Application Layer — src/app

Applications sit on top of the SDK and contribute only the physics-specific layer. The full HPC stack is inherited for free.

Directory structure

src/
├── lib/                  # ADAM SDK
│   ├── common/           # Physics-agnostic core objects (portable, CPU)
│   ├── nvf/              # CUDA Fortran GPU backend
│   ├── fnl/              # OpenACC GPU backend
│   └── gmp/              # OpenMP offloading backend (in development)
├── app/                  # Solvers built on the SDK
│   ├── nasto/            # Compressible Navier-Stokes solver
│   ├── prism/            # Maxwell equations / plasma solver
│   ├── chase/            # CFD application
│   ├── patch/            # Patch-based application
│   └── ascot/            # Binary-to-ASCII output converter
├── tests/                # Unit and integration tests
└── third_party/          # Git submodules (PENF, StringiFor, FiNeR, VTKFortran, …)

Backend pattern

Every application exposes the same set of backends via a parallel subdirectory layout:

app/<name>/common/    # Physics layer shared across all backends
app/<name>/cpu/       # CPU-only entry point (MPI + OpenMP)
app/<name>/nvf/       # CUDA Fortran entry point
app/<name>/fnl/       # OpenACC entry point
app/<name>/gmp/       # OpenMP offloading entry point

Adding a new solver

A new physics application requires only implementing the problem-specific layer; the entire SDK is reused unchanged:

fortran
type :: my_solver_object
   ! ---- reused from src/lib — zero extra work ----
   type(mpih_object)  :: mpih     ! MPI handler
   type(grid_object)  :: grid     ! AMR block grid
   type(field_object) :: field    ! conservative variables
   type(amr_object)   :: amr      ! refinement markers
   type(ib_object)    :: ib       ! solid bodies
   type(weno_object)  :: weno     ! spatial reconstruction
   type(rk_object)    :: rk       ! time integration
   ! ---- only this part is new ----
   type(my_physics_object) :: physics
   type(my_bc_object)      :: bc
   type(my_ic_object)      :: ic
   type(my_io_object)      :: io
end type

AMR data design: inverse indexing

High-performance AMR requires resolving a fundamental tension: the grid topology changes dynamically at runtime (refinement, coarsening, load rebalancing), yet the numerical kernels must operate on dense, contiguous memory with no indirection overhead. ADAM resolves this by splitting the AMR data into two structurally opposite objects with complementary roles.
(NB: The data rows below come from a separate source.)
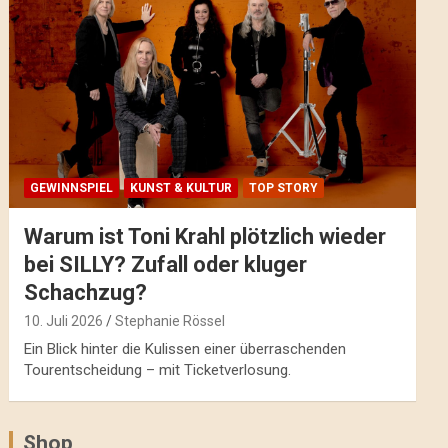
GEWINNSPIEL
KUNST & KULTUR
TOP STORY
Warum ist Toni Krahl plötzlich wieder
bei SILLY? Zufall oder kluger
Schachzug?
10. Juli 2026
Stephanie Rössel
Ein Blick hinter die Kulissen einer überraschenden
Tourentscheidung – mit Ticketverlosung.
Shop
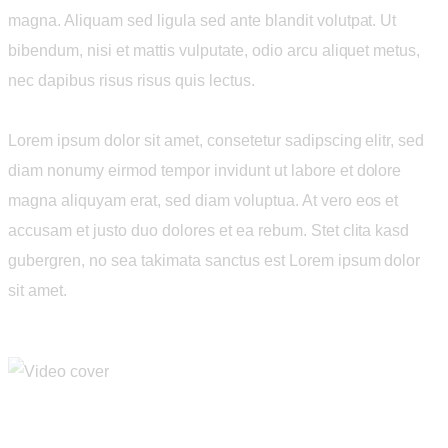
magna. Aliquam sed ligula sed ante blandit volutpat. Ut
bibendum, nisi et mattis vulputate, odio arcu aliquet metus,
nec dapibus risus risus quis lectus.
Lorem ipsum dolor sit amet, consetetur sadipscing elitr, sed
diam nonumy eirmod tempor invidunt ut labore et dolore
magna aliquyam erat, sed diam voluptua. At vero eos et
accusam et justo duo dolores et ea rebum. Stet clita kasd
gubergren, no sea takimata sanctus est Lorem ipsum dolor
sit amet.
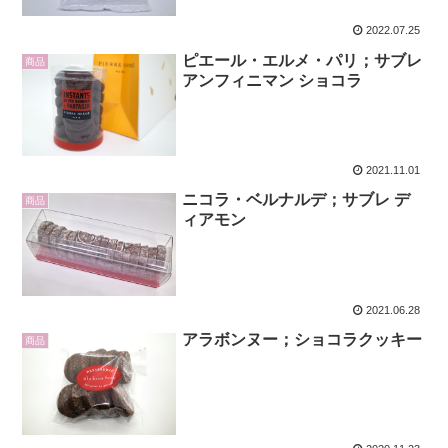
2022.07.25
ピエール・エルメ・パリ；サブレ
商品
アンフィニマン ショコラ
2021.11.01
ニコラ・ベルナルデ；サブレ デ
商品
ィアモン
2021.06.28
アラボンヌー；ショコラクッキー
商品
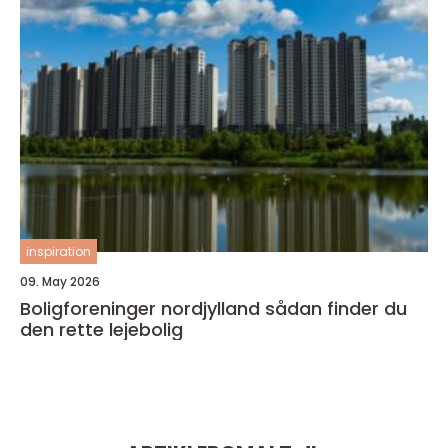
inspiration
09. May 2026
Boligforeninger nordjylland sådan finder du
den rette lejebolig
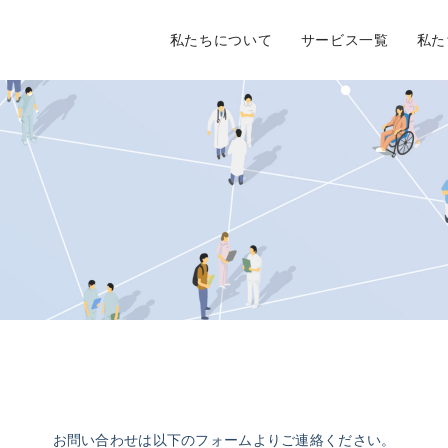
私たちについて
サービス一覧
私た
お問い合わせは以下のフォームよりご連絡ください。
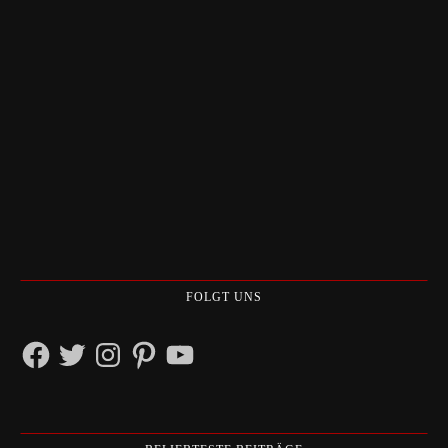
FOLGT UNS
Facebook
Twitter
Instagram
Pinterest
YouTube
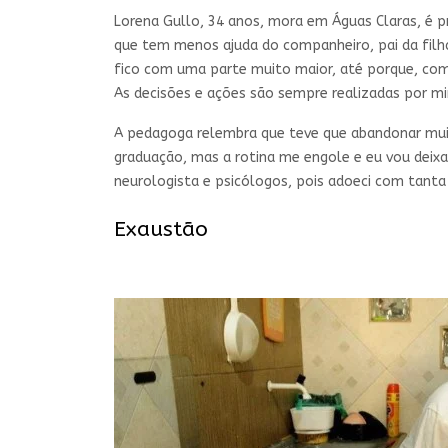
Lorena Gullo, 34 anos, mora em Águas Claras, é prof
que tem menos ajuda do companheiro, pai da filha 
fico com uma parte muito maior, até porque, com 
As decisões e ações são sempre realizadas por mi
A pedagoga relembra que teve que abandonar muita
graduação, mas a rotina me engole e eu vou deix
neurologista e psicólogos, pois adoeci com tanta
Exaustão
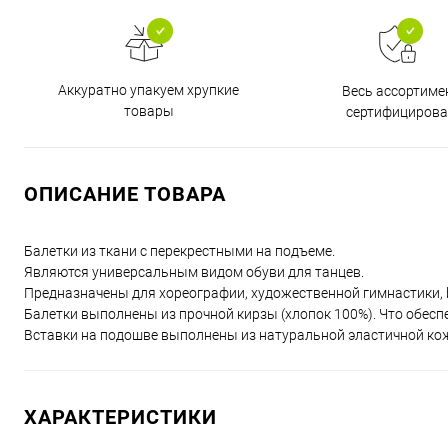
Аккуратно упакуем хрупкие
Весь ассортиме
товары
сертифицирова
ОПИСАНИЕ ТОВАРА
Балетки из ткани с перекрестными на подъеме.
Являются универсальным видом обуви для танцев.
Предназначены для хореографии, художественной гимнастики, b
Балетки выполнены из прочной кирзы (хлопок 100%). Что обесп
Вставки на подошве выполнены из натуральной эластичной ко
ХАРАКТЕРИСТИКИ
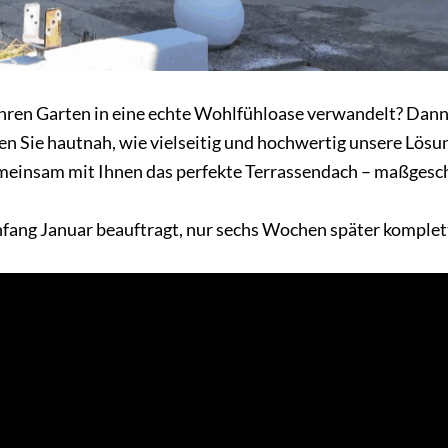
 Ihren Garten in eine echte Wohlfühloase verwandelt? Dan
en Sie hautnah, wie vielseitig und hochwertig unsere Lösu
emeinsam mit Ihnen das perfekte Terrassendach – maßgesc
fang Januar beauftragt, nur sechs Wochen später komplet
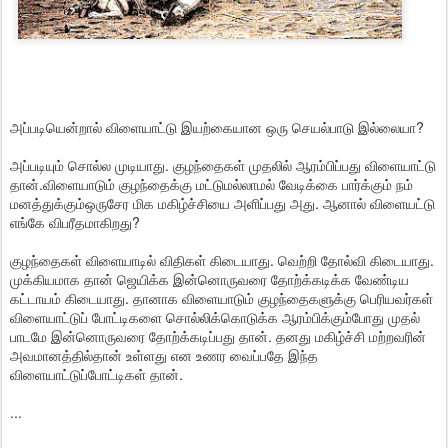
அப்படியென்றால் விளையாட்டு இயற்கையான ஒரு செயல்பாடு இல்லையா?
அப்படியும் சொல்ல முடியாது. குழந்தைகள் முதலில் ஆரம்பிப்பது விளையாட்டு
தான்.விளையாடும் குழந்தைக்கு மட்டுமல்லாமல் வேடிக்கை பார்க்கும் நம்
மனத்துக்கும்ஒருசேர மிக மகிழ்ச்சியை அளிப்பது அது. ஆனால் விளையட்டு
எங்கே விபரீதமாகிறது?
குழந்தைகள் விளையாடில் விதிகள் கிடையாது. வெற்றி தோல்வி கிடையாது.
முக்கியமாக தான் ஜெயிக்க இன்னொருவரை தோற்க்கடிக்க வேண்டிய
கட்டாயம் கிடையாது. தானாக விளையாடும் குழந்தைகளுக்கு பெரியவர்கள்
விளையாட்டுப் போட்டிகளை சொல்லிக்கொடுக்க ஆரம்பிக்கும்போது முதல்
பாடமே இன்னொருவரை தோற்க்கடிப்பது தான். தனது மகிழ்ச்சி மற்றவரின்
அவமானத்தில்தான் உள்ளது என உணர வைப்பதே இந்த
விளையாட்டுப்போட்டிகள் தான்.
...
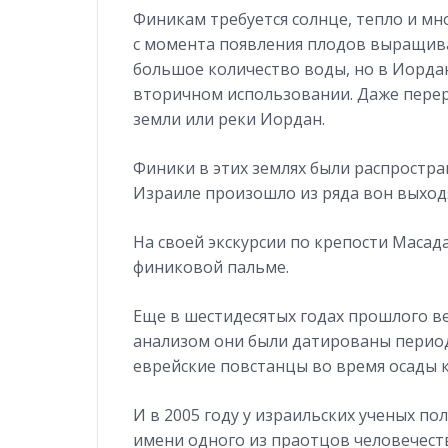
Финикам требуется солнце, тепло и мн
с момента появления плодов выращива
большое количество воды, но в Иорда
вторичном использовании. Даже перера
земли или реки Иордан.
Финики в этих землях были распростран
Израиле произошло из ряда вон выход
На своей экскурсии по крепости Масад
финиковой пальме.
Еще в шестидесятых годах прошлого в
анализом они были датированы период
еврейские повстанцы во время осады к
И в 2005 году у израильских ученых п
имени одного из праотцов человечеств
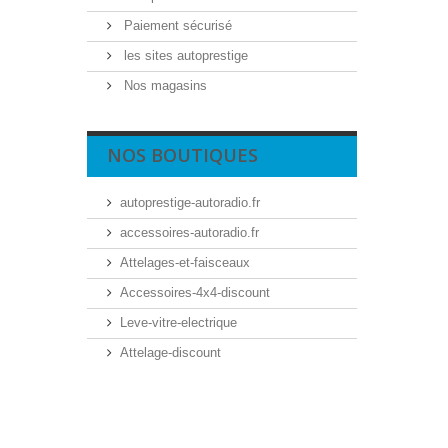
Paiement sécurisé
les sites autoprestige
Nos magasins
NOS BOUTIQUES
autoprestige-autoradio.fr
accessoires-autoradio.fr
Attelages-et-faisceaux
Accessoires-4x4-discount
Leve-vitre-electrique
Attelage-discount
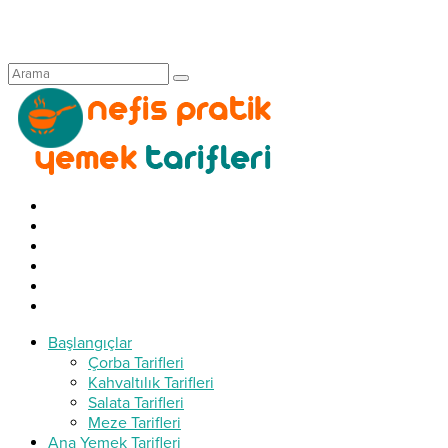
Başlangıçlar
Çorba Tarifleri
Kahvaltılık Tarifleri
Salata Tarifleri
Meze Tarifleri
Ana Yemek Tarifleri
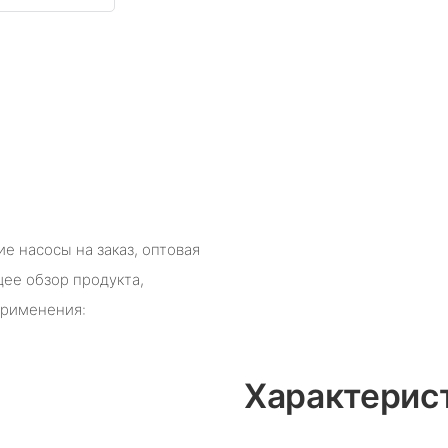
е насосы на заказ, оптовая
ее обзор продукта,
применения:
Характерис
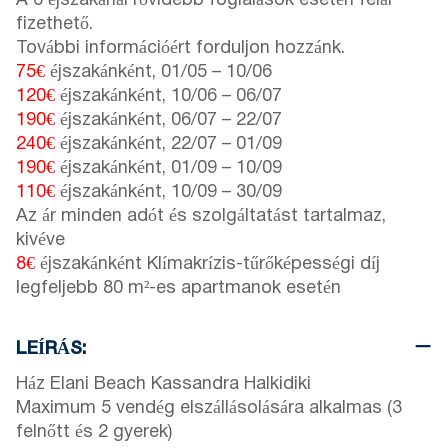
A 6 éjszakánál rövidebb foglalások esetén felár
fizethető.
További információért forduljon hozzánk.
75€
éjszakánként,
01/05
–
10/06
120€
éjszakánként,
10/06
–
06/07
190€
éjszakánként,
06/07
–
22/07
240€
éjszakánként,
22/07
–
01/09
190€
éjszakánként,
01/09
–
10/09
110€
éjszakánként,
10/09
–
30/09
Az ár minden adót és szolgáltatást tartalmaz,
kivéve
8€
éjszakánként Klímakrízis-tűrőképességi díj
legfeljebb 80 m²-es apartmanok esetén
LEÍRÁS:
Ház Elani Beach Kassandra Halkidiki
Maximum 5 vendég elszállásolására alkalmas (3
felnőtt és 2 gyerek)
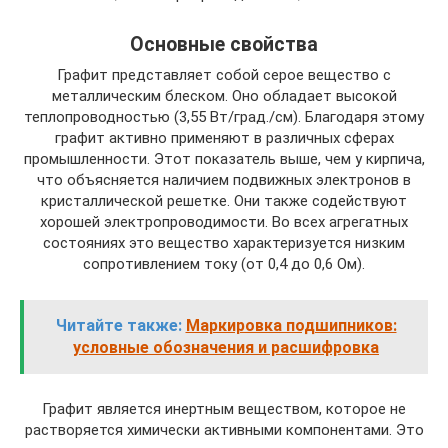
Основные свойства
Графит представляет собой серое вещество с
металлическим блеском. Оно обладает высокой
теплопроводностью (3,55 Вт/град./см). Благодаря этому
графит активно применяют в различных сферах
промышленности. Этот показатель выше, чем у кирпича,
что объясняется наличием подвижных электронов в
кристаллической решетке. Они также содействуют
хорошей электропроводимости. Во всех агрегатных
состояниях это вещество характеризуется низким
сопротивлением току (от 0,4 до 0,6 Ом).
Читайте также:
Маркировка подшипников:
условные обозначения и расшифровка
Графит является инертным веществом, которое не
растворяется химически активными компонентами. Это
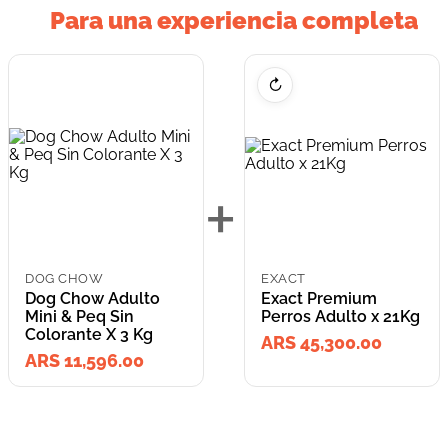
Para una experiencia completa
↻
+
DOG CHOW
EXACT
Dog Chow Adulto
Exact Premium
Mini & Peq Sin
Perros Adulto x 21Kg
Colorante X 3 Kg
ARS 45,300.00
ARS 11,596.00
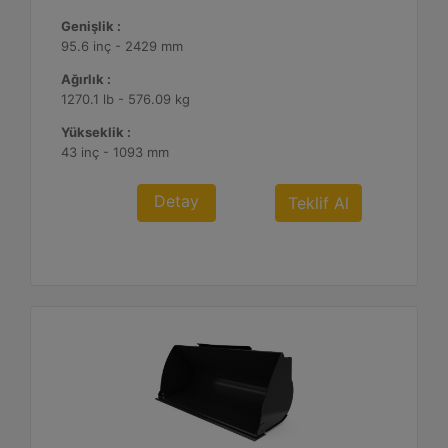
Genişlik :
95.6 inç - 2429 mm
Ağırlık :
1270.1 lb - 576.09 kg
Yükseklik :
43 inç - 1093 mm
Detay
Teklif Al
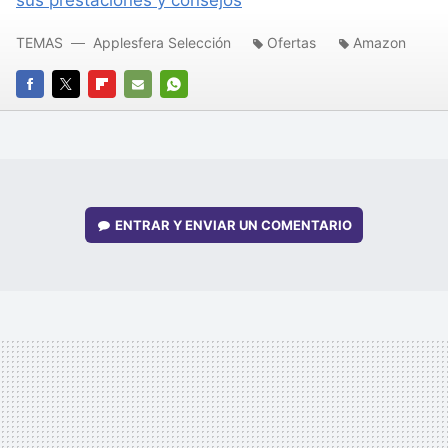
TEMAS
Applesfera Selección
Ofertas
Amazon
FACEBOOK
TWITTER
FLIPBOARD
E-
WHATSAPP
MAIL
ENTRAR Y ENVIAR UN COMENTARIO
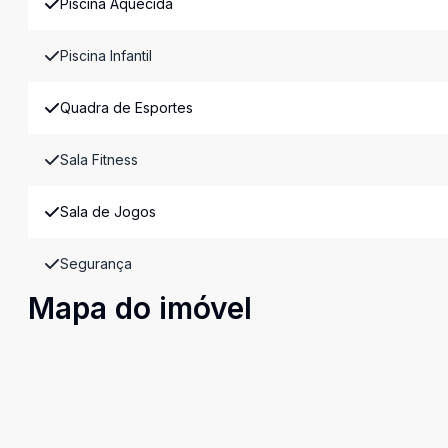
Piscina Aquecida
Piscina Infantil
Quadra de Esportes
Sala Fitness
Sala de Jogos
Segurança
Mapa do imóvel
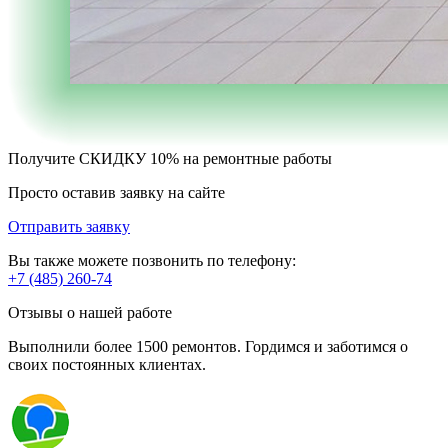
Получите
СКИДКУ 10%
на ремонтные работы
Просто оставив заявку на сайте
Отправить заявку
Вы также можете позвонить по телефону:
+7 (485) 260-74
Отзывы о нашей работе
Выполнили более 1500 ремонтов. Гордимся и заботимся о
своих постоянных клиентах.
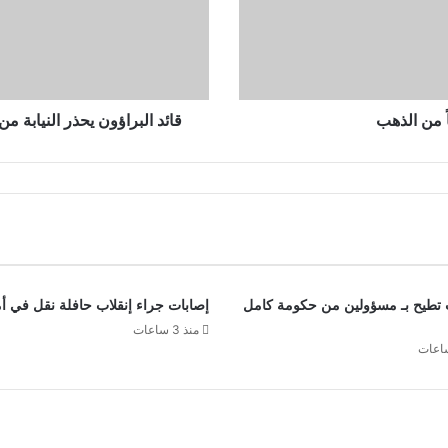
ملف
قضية
الإساءة
للشـ..ــهيد
مهند
قائد البراؤون يحذر النيابة م
ت تطيح بـ مسؤولين من حكومة كامل
إصابات جراء إنقلاب حافلة نقل في أ
منذ 3 ساعات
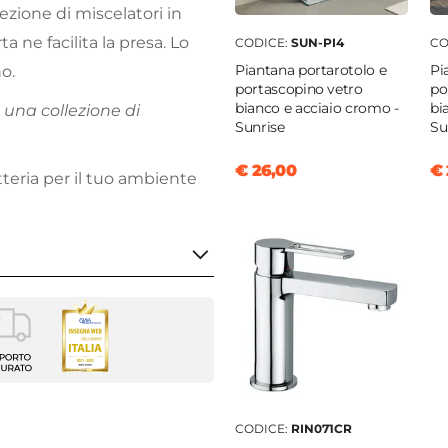
zione di miscelatori in
ta ne facilita la presa. Lo
CODICE:
SUN-PI4
CO
Piantana portarotolo e
Pi
o.
portascopino vetro
po
bianco e acciaio cromo -
bi
una collezione di
Sunrise
Su
€ 26,00
€ 
etteria per il tuo ambiente
atore Bidet
i
CODICE:
RIN071CR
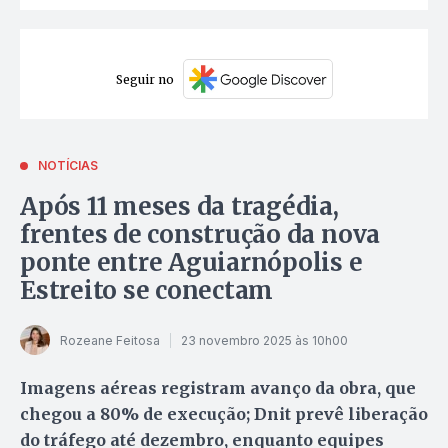
Seguir no
NOTÍCIAS
Após 11 meses da tragédia,
frentes de construção da nova
ponte entre Aguiarnópolis e
Estreito se conectam
Rozeane Feitosa
23 novembro 2025 às 10h00
Imagens aéreas registram avanço da obra, que
chegou a 80% de execução; Dnit prevê liberação
do tráfego até dezembro, enquanto equipes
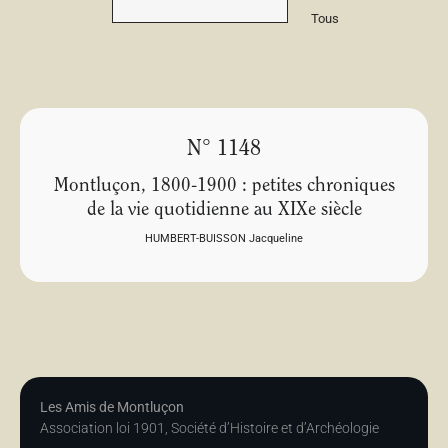
Tous
N° 1148
Montluçon, 1800-1900 : petites chroniques
de la vie quotidienne au XIXe siècle
HUMBERT-BUISSON Jacqueline
Les Amis de Montluçon
Association loi 1901, Société d’Histoire et d’Archéologie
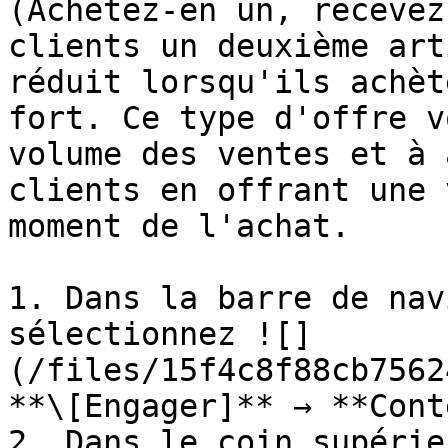
(Achetez-en un, recevez
clients un deuxième art
réduit lorsqu'ils achèt
fort. Ce type d'offre v
volume des ventes et à 
clients en offrant une 
moment de l'achat.

1. Dans la barre de nav
sélectionnez ![]
(/files/15f4c8f88cb7562
**\[Engager]** → **Cont
2. Dans le coin supérie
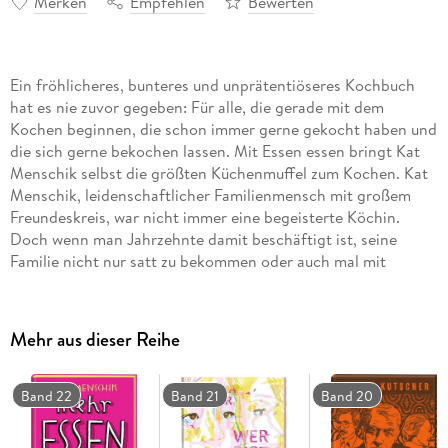
Merken
Empfehlen
Bewerten
Ein fröhlicheres, bunteres und unprätentiöseres Kochbuch
hat es nie zuvor gegeben: Für alle, die gerade mit dem
Kochen beginnen, die schon immer gerne gekocht haben und
die sich gerne bekochen lassen. Mit Essen essen bringt Kat
Menschik selbst die größten Küchenmuffel zum Kochen. Kat
Menschik, leidenschaftlicher Familienmensch mit großem
Freundeskreis, war nicht immer eine begeisterte Köchin.
Doch wenn man Jahrzehnte damit beschäftigt ist, seine
Familie nicht nur satt zu bekommen oder auch mal mit
kleinem Budget einen langen Tisch von Freunden verköstigen
will, dann sammelt sich so einiges an Kochtricks, Rezepten
für Lieblingsspeisen und kulinarischen Geheimnissen an. Und
Mehr aus dieser Reihe
außerdem wird man unversehens eben doch zu einer
enthusiastischen Köchin. Essen essen ist ein Kochbuch der
anderen Art: Kat Menschik drückt darin ihren Lesern den
Band 22
Band 21
Band 20
Kochlöffel in die Hand und nimmt sie mit auf eine
unkonventionelle Reise durch ein ganzes Küchenjahr. Vom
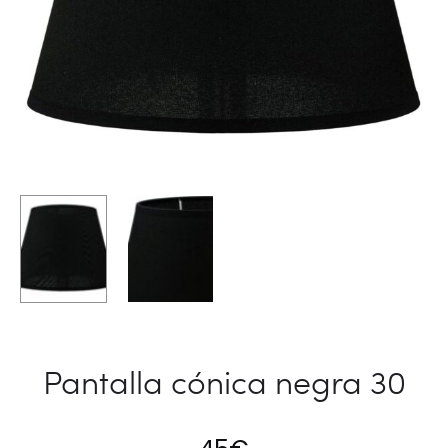
Pantalla cónica negra 30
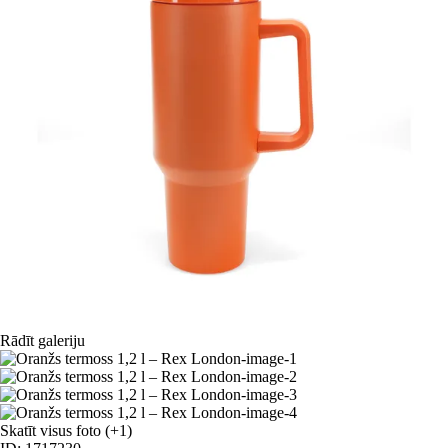
Rādīt galeriju
Skatīt visus foto
(+1)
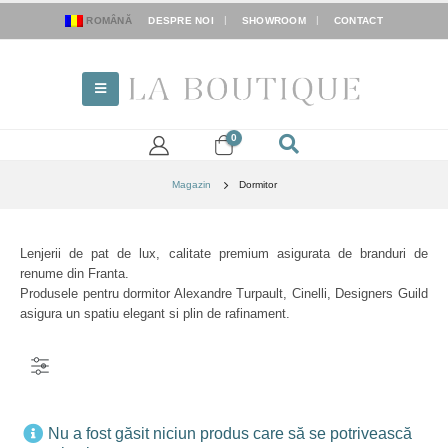
ROMÂNĂ
DESPRE NOI
SHOWROOM
CONTACT
0
Magazin
Dormitor
Lenjerii de pat de lux, calitate premium asigurata de branduri de
renume din Franta.
Produsele pentru dormitor Alexandre Turpault, Cinelli, Designers Guild
asigura un spatiu elegant si plin de rafinament.
FILTER
Nu a fost găsit niciun produs care să se potrivească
Tree — flexible topology on the CPU

adam_tree_object is a hash-map living entirely in CPU memory. Its keys are 64-bit Morton indices that linearise the four octree coordinates (level, bx, by, bz) into a single integer; its values are lightweight block descriptor objects. This structure provides:

  • O(1) insertion and deletion of blocks during refinement and coarsening steps
  • O(1) neighbour lookup — the Morton key of any face/edge/corner neighbour can be computed arithmetically, with no pointer chasing
  • Spatial locality — Morton ordering clusters geometrically adjacent blocks in index space, minimising ghost-cell communication volume across MPI ranks

The tree is never touched by numerical kernels. It is only consulted during the AMR update phase (marking → refinement/coarsening → load rebalancing) and to regenerate the index maps needed by the field object.

Field — contiguous arrays for parallel computing

adam_field_object is a dense, contiguous 5D array allocated once at the beginning of the simulation:

field%q(nv, ni, nj, nk, nb)
DimensionMeaning
nvPhysical variables (density, momenta, energy, …)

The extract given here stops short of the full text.